··· Supplied data ···

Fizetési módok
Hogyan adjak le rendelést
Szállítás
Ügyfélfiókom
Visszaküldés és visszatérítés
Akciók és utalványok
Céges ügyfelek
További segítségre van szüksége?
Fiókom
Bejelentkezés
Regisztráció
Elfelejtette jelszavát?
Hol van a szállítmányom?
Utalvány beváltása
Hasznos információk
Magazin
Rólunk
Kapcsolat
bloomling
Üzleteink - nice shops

···

## About this task
Transcribe each record exactly as it is written above.

## Answer to the exercise
Fizetési módok
Hogyan adjak le rendelést
Szállítás
Ügyfélfiókom
Visszaküldés és visszatérítés
Akciók és utalványok
Céges ügyfelek
További segítségre van szüksége?
Fiókom
Bejelentkezés
Regisztráció
Elfelejtette jelszavát?
Hol van a szállítmányom?
Utalvány beváltása
Hasznos információk
Magazin
Rólunk
Kapcsolat
bloomling
Üzleteink - nice shops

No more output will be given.